Crime & Safety

Cops Investigating: Woman Wires $250K Out of Country in 'Grandparent Scam'

These types of scams are on the rise, Chesterfield police say.

Chesterfield police are warning residents about a common plot known as the "grandparents scam" that thieves use to victimize older residents.

The warning comes after an older woman in the city wired $250,000 out of the country after she was convinced through a series of phone calls and emails that her grandson was being held in a foreign prison and needed the money.

"The scammers were able to deceive the victim through an elaborate series of phone calls and lies, resulting in over $250,000 being wired to a bank in Peru," Chesterfield police said in a statement.

The St. Louis Post-Dispatch reported that the woman reported the scam to police on Monday. The bank had stepped in an stopped a final transaction and warned her, but several money transfers had already occurred.
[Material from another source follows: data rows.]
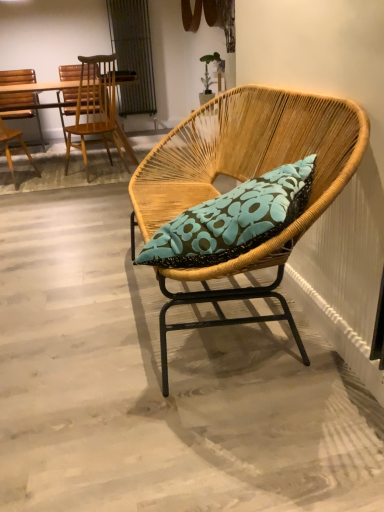 Question: Relative to brown wooden desk at left, is woven wood chair at center, the 1th chair viewed from the right, in front or behind?

Choices:
 (A) behind
 (B) front

Answer: (B)

Question: Is point coord(216,141) closer or farther from the camera than point coord(127,77)?

Choices:
 (A) closer
 (B) farther

Answer: (A)

Question: Estimate the real-world distances between objects in this image. Which object is farther from the wooden chair at left, which appears as the third chair when viewed from the right?

Choices:
 (A) woven wood chair at center, the 1th chair viewed from the right
 (B) wooden chair at upper left, which is counted as the second chair, starting from the right
 (C) brown wooden desk at left

Answer: (A)

Question: Which object is positioned farthest from the brown wooden desk at left?

Choices:
 (A) wooden chair at upper left, which is counted as the 2th chair, starting from the left
 (B) wooden chair at left, arranged as the first chair when viewed from the left
 (C) woven wood chair at center, the 3th chair in the back-to-front sequence

Answer: (C) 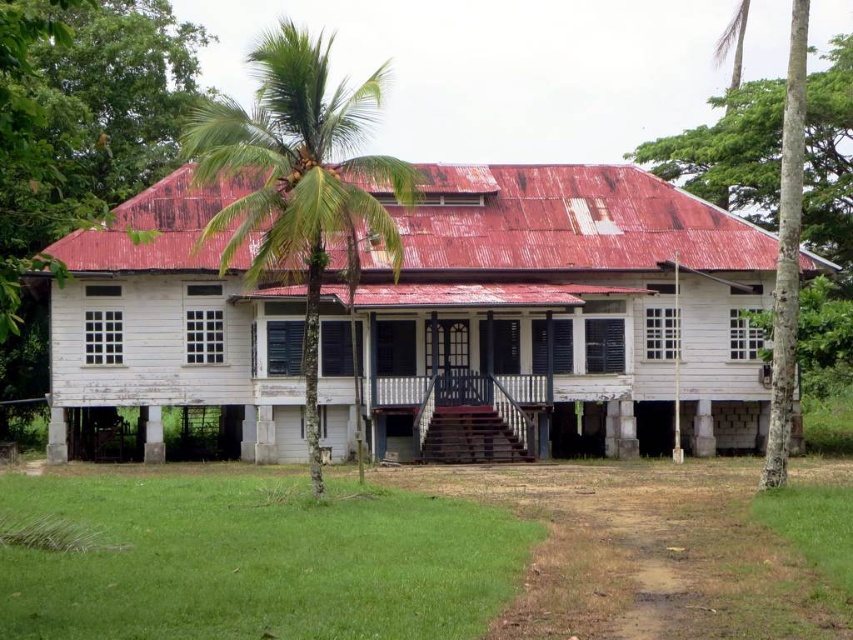 Based on the photo, is green leafy palm tree at center closer to the viewer compared to smooth bark palm tree at right?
"Scams of this nature are quite common and the Chesterfield Police Department warns residents to verify any circumstance wherein they may be contacted and asked to send money to another country," police said. "It is unknown how this victim was identified as a target."

Police said they know of no other similar cases in the city.

The newspaper quoted Chesterfield police spokesman Capt. Steve Lewis, who said these kind of scams are on the rise. 

"I think people are contacted somewhere in the St. Louis area probably on a daily basis," he told the Post-Dispatch. "There are a lot of scams, so many variances of the scam, but they typically are not to this degree, (involving) this amount of money."